Un appel à contributions a été lancé pour enrichir cet Atlas à la communauté universitaire, aux formateurs, aux enseignants, aux associations, aux étudiants et à des publics avertis intéressés par la problématique des « Caraïbes.  

L’outil devrait se prolonger par des traductions pédagogiques de ses contenus. Des propositions de séquences sont déjà disponibles mais elles sont balbutiantes. « Enseigner la Caraïbe » devrait permettre la conception de  séquences bi voire tri-disciplinaires dans le cadre d’un curriculum revisité. Il consisterait à décloisonner les disciplines, varier les approches, les dimensionner à une échelle suffisante qui autorise la perception des enjeux. Il s’agirait aussi d’approprier une démarche qui soit, dès le début, le résultat d’une conception, d’une élaboration, d’une production et d’une mise en œuvre bi ou tripartite (français, anglais, espagnol voire créole). Le thème « Caraïbe » en tant qu’objet d’étude, de recherche et d’enseignement s’y prête pour non seulement contextualiser nos transmissions de savoirs et les rendre plus attractives et plus dynamiques mais aussi pour contribuer à la pensée universelle.

 

Impressions et autres regards sur la conférence

 

 Les limites spatiales de cet ensemble caribéen sont certes définies mais les jeux d’échelle font partie des grilles de lecture à saisir car ils rendent compte d’une certaine complexité. Des dynamiques spatiales sont à l’œuvre, il y a des coopérations anciennes, des récentes, des recompositions en cours en raison des effets de la mondialité et des stratégies géopolitiques dans la grande région. L’exposé des différents conférenciers a bien montré que les DFA sont une porte d’entrée pour la diplomatie française dans l’Amérique latine.

Quelle Caraïbe est à construire ? Celle qui serait à la recherche d’une identité commune, complexe à considérer même si c’est séduisant intellectuellement. Celle d’une communauté de destin, mais laquelle ? Celle d’une Caraïbe de coopération d’ensemble ou plutôt bilatérale, plurilatérale, pour commencer ? Pour cela, les acteurs politiques, décideurs ont les leviers les plus efficaces, ils doivent par leur ambition à long terme impulser cette dynamique par des actions fortes et pérennes.

Cette Caraïbe, grâce à l’Atlas notamment, gagne à être mieux perçue, connue et pratiquée par les peuples mêmes qui la constituent. Les convergences tout comme les particularités doivent être diagnostiquées et assimilées pour éviter des malentendus (9) . Un projet caribéen reste encore à peaufiner sur les bases de l’Atlas électronique, un outil salué par tous.

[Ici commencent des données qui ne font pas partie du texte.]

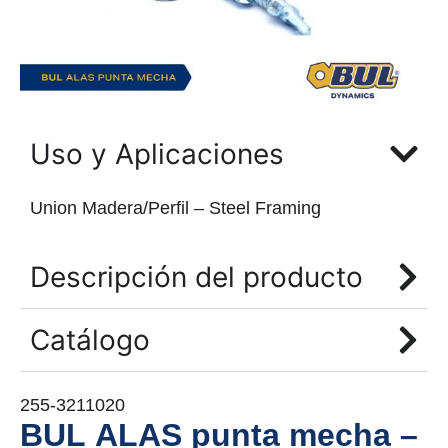
Uso y Aplicaciones
Union Madera/Perfil – Steel Framing
Descripción del producto
Catálogo
255-3211020
BUL ALAS punta mecha –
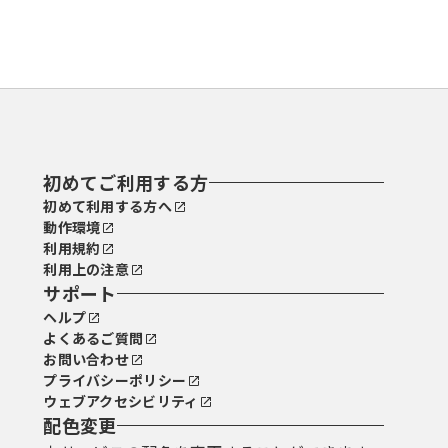
初めてご利用する方
初めて利用する方へ
動作環境
利用規約
利用上の注意
サポート
ヘルプ
よくあるご質問
お問い合わせ
プライバシーポリシー
ウェブアクセシビリティ
配色変更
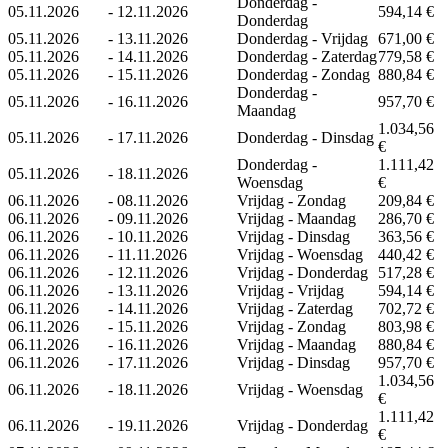
Donderdag -
05.11.2026
-
12.11.2026
594,14 €
Donderdag
05.11.2026
-
13.11.2026
Donderdag - Vrijdag
671,00 €
05.11.2026
-
14.11.2026
Donderdag - Zaterdag
779,58 €
05.11.2026
-
15.11.2026
Donderdag - Zondag
880,84 €
Donderdag -
05.11.2026
-
16.11.2026
957,70 €
Maandag
1.034,56
05.11.2026
-
17.11.2026
Donderdag - Dinsdag
€
Donderdag -
1.111,42
05.11.2026
-
18.11.2026
Woensdag
€
06.11.2026
-
08.11.2026
Vrijdag - Zondag
209,84 €
06.11.2026
-
09.11.2026
Vrijdag - Maandag
286,70 €
06.11.2026
-
10.11.2026
Vrijdag - Dinsdag
363,56 €
06.11.2026
-
11.11.2026
Vrijdag - Woensdag
440,42 €
06.11.2026
-
12.11.2026
Vrijdag - Donderdag
517,28 €
06.11.2026
-
13.11.2026
Vrijdag - Vrijdag
594,14 €
06.11.2026
-
14.11.2026
Vrijdag - Zaterdag
702,72 €
06.11.2026
-
15.11.2026
Vrijdag - Zondag
803,98 €
06.11.2026
-
16.11.2026
Vrijdag - Maandag
880,84 €
06.11.2026
-
17.11.2026
Vrijdag - Dinsdag
957,70 €
1.034,56
06.11.2026
-
18.11.2026
Vrijdag - Woensdag
€
1.111,42
06.11.2026
-
19.11.2026
Vrijdag - Donderdag
€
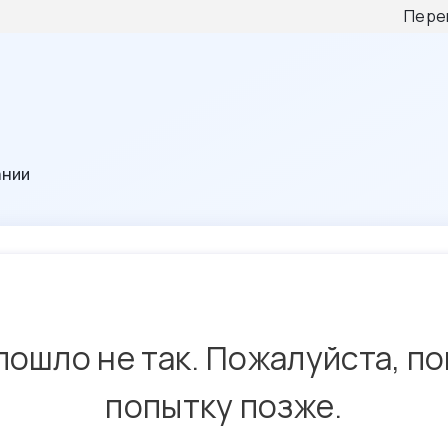
Пере
ании
пошло не так. Пожалуйста, п
попытку позже.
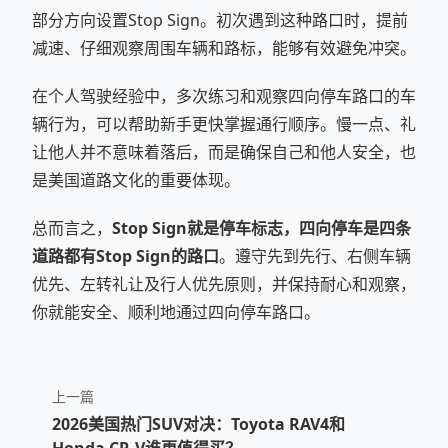
部分方向设置Stop Sign。初次遇到这种路口时，提前
减速、仔细观察周围车辆和路标，能够有效避免冲突。
在个人驾驶经验中，多次练习和观察四向停车路口的车
辆行为，可以帮助新手更快掌握通行顺序。慢一点、礼
让他人并不意味着落后，而是确保自己和他人安全，也
是美国道路文化的重要体现。
总而言之，
Stop Sign就是停车标志，四向停车是四条
道路都有Stop Sign的路口
。遵守先到先行、右侧车辆
优先、左转礼让及行人优先原则，并保持耐心和观察，
你就能安全、顺利地通过四向停车路口。
上一篇
2026美国热门SUV对决：Toyota RAV4和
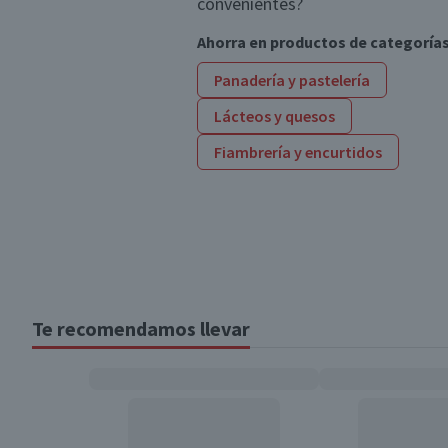
convenientes?
Ahorra en productos de categoría
Panadería y pastelería
Lácteos y quesos
Fiambrería y encurtidos
Te recomendamos llevar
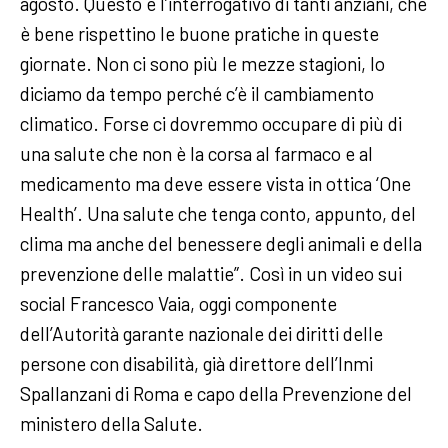
agosto. Questo è l’interrogativo di tanti anziani, che
è bene rispettino le buone pratiche in queste
giornate. Non ci sono più le mezze stagioni, lo
diciamo da tempo perché c’è il cambiamento
climatico. Forse ci dovremmo occupare di più di
una salute che non è la corsa al farmaco e al
medicamento ma deve essere vista in ottica ‘One
Health’. Una salute che tenga conto, appunto, del
clima ma anche del benessere degli animali e della
prevenzione delle malattie”. Così in un video sui
social Francesco Vaia, oggi componente
dell’Autorità garante nazionale dei diritti delle
persone con disabilità, già direttore dell’Inmi
Spallanzani di Roma e capo della Prevenzione del
ministero della Salute.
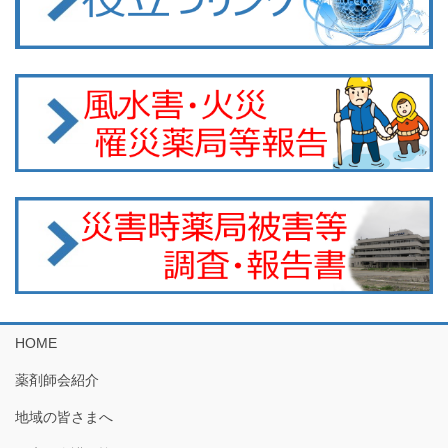
HOME
薬剤師会紹介
地域の皆さまへ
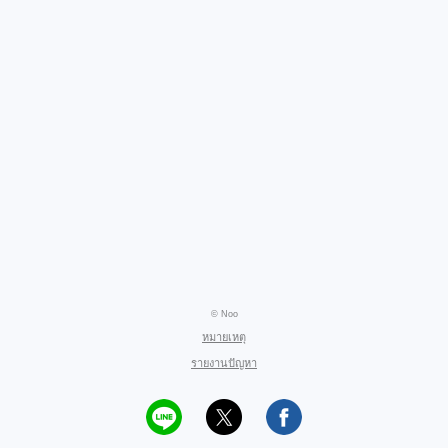
© Noo
หมายเหตุ
รายงานปัญหา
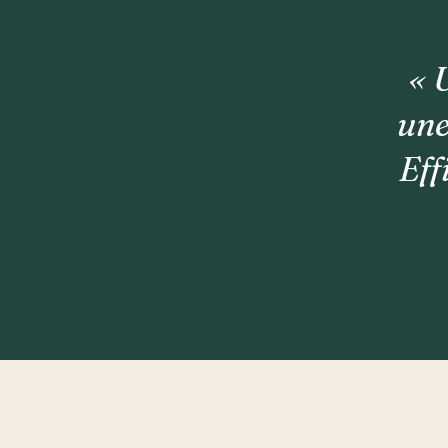
« 
une
Eff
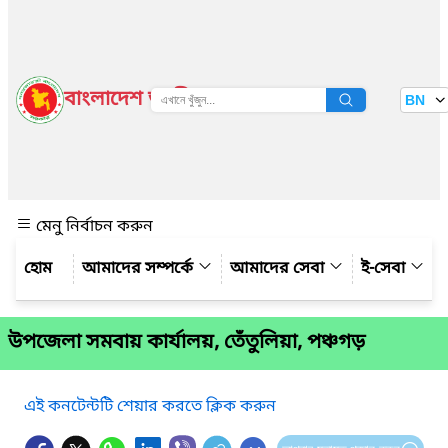
বাংলাদেশ জাতীয় তথ্য বাতায়ন
BN
দেখুন
মেনু নির্বাচন করুন
আমাদের সম্পর্কে
আমাদের সেবা
ই-সেবা
উপ‌জেলা সমবায় কার্যালয়, তেঁতুলিয়া, পঞ্চগড়
এই কনটেন্টটি শেয়ার করতে ক্লিক করুন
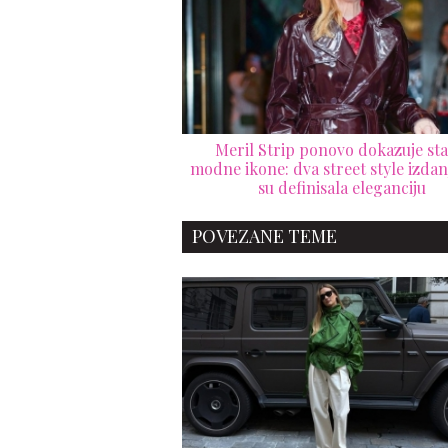
Meril Strip ponovo dokazuje sta
modne ikone: dva street style izdan
su definisala eleganciju
POVEZANE TEME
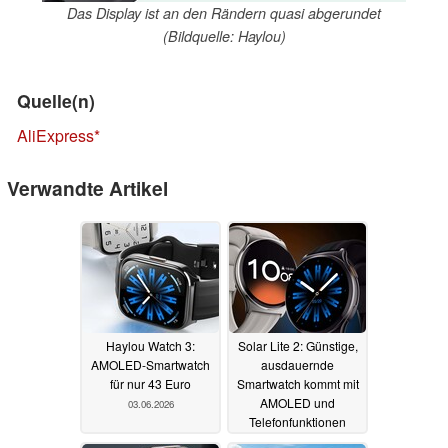
Das Display ist an den Rändern quasi abgerundet
(Bildquelle: Haylou)
Quelle(n)
AliExpress
Verwandte Artikel
Haylou Watch 3:
Solar Lite 2: Günstige,
AMOLED-Smartwatch
ausdauernde
für nur 43 Euro
Smartwatch kommt mit
AMOLED und
03.06.2026
Telefonfunktionen
15.01.2026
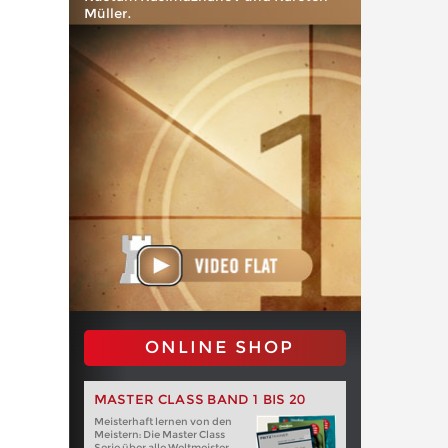
Müller.
ONLINE SHOP
MASTER CLASS BAND 1 BIS 20
Meisterhaft lernen von den
Meistern: Die Master Class
Serie über alle Weltmeister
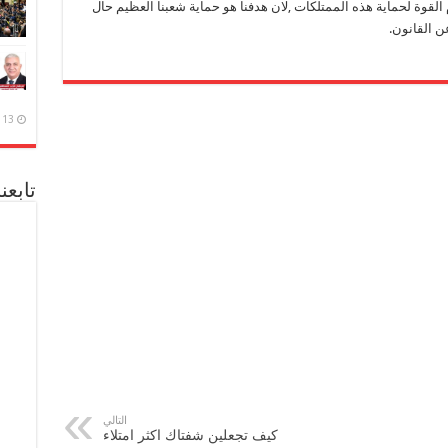
قوة لحماية هذه الممتلكات ,لان هدفنا هو حماية شعبنا العظيم حال
ن القانون.
13 ديسمبر، 2020
تابعن
التالي
كيف تجعلين شفتاك اكثر امتلاء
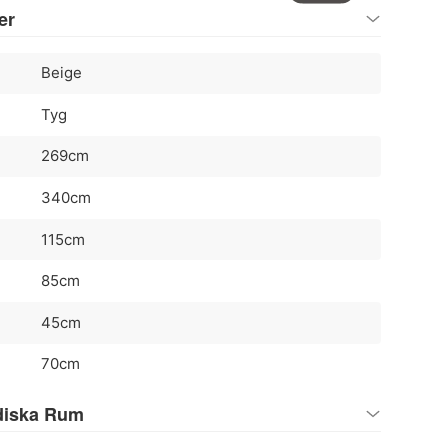
er
Beige
Tyg
269cm
340cm
115cm
85cm
45cm
70cm
diska Rum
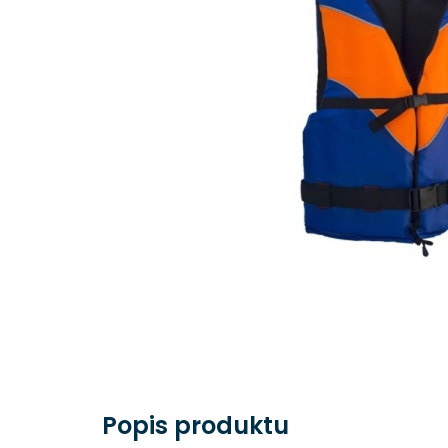
Popis produktu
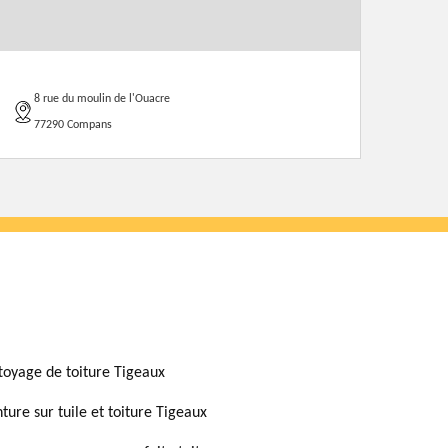
8 rue du moulin de l'Ouacre
77290 Compans
toyage de toiture Tigeaux
nture sur tuile et toiture Tigeaux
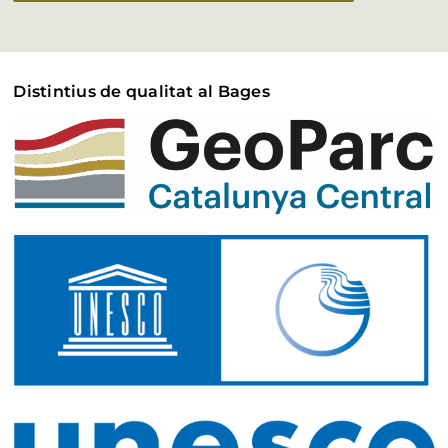
Distintius de qualitat al Bages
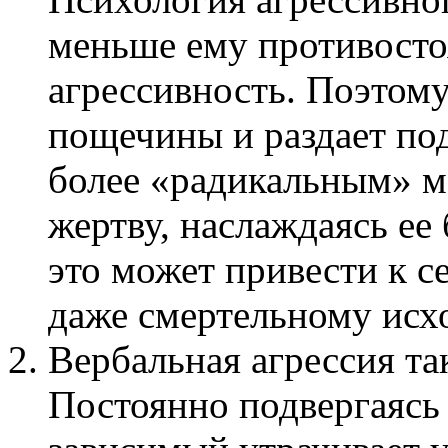
меньше ему противостоя
агрессивность. Поэтому
пощечины и раздает под
более «радикальным» м
жертву, наслаждаясь ее
это может привести к с
даже смертельному исх
Вербальная агрессия та
Постоянно подвергаясь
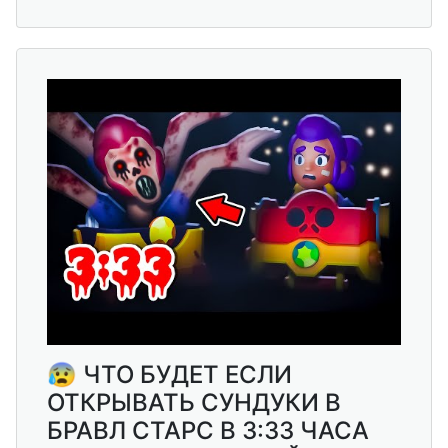
😰 ЧТО БУДЕТ ЕСЛИ
ОТКРЫВАТЬ СУНДУКИ В
БРАВЛ СТАРС В 3:33 ЧАСА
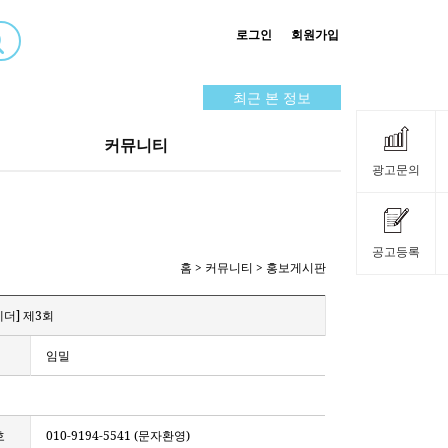
로그인
회원가입
최근 본 정보
커뮤니티
광고문의
공고등록
홈
> 커뮤니티 > 홍보게시판
게더] 제3회
임밀
호
010-9194-5541 (문자환영)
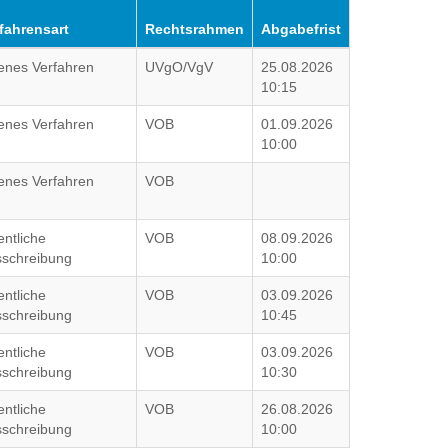
fahrensart
Rechtsrahmen
Abgabefrist
enes Verfahren
UVgO/VgV
25.08.2026
10:15
enes Verfahren
VOB
01.09.2026
10:00
enes Verfahren
VOB
entliche
VOB
08.09.2026
schreibung
10:00
entliche
VOB
03.09.2026
schreibung
10:45
entliche
VOB
03.09.2026
schreibung
10:30
entliche
VOB
26.08.2026
schreibung
10:00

Ce dernier doit être le prétexte d’un engagement et une rampe d’accès à une connaissance plus approfondie.

Jean-Pierre BELLANGER

 

 

 


(1) Association de recherche et d’études de la Caraïbe

(2) Président du CAPES externe d’histoire-géographie, renommé pour ses publications en géographie économique et singulièrement celles portant sur le thème de la mondialisation

(3) Objectifs affichés et fil conducteur de la conférence

(4) Recherche et Intégration de la Caraïbe par le biais de l'atlas électronique

(5) http://atlas-caraibe.certic.unicaen.fr/

(6) BEGOT Monique, BULEON Pascal, ROTH Patrice, (2001), Emergences Caraïbes, une géographie politique,  Paris, AREC/L’Harmattan

(7) http://atlas-caribe.centroleon.org.do/es/

(8) Agence française de développement

(9)  Article de France-Antilles Martinique du 13/11/2013 à propos de la conférence. Le titre affiché du reporter allait à l’encontre du processus prôné par les protagonistes du projet RICAe.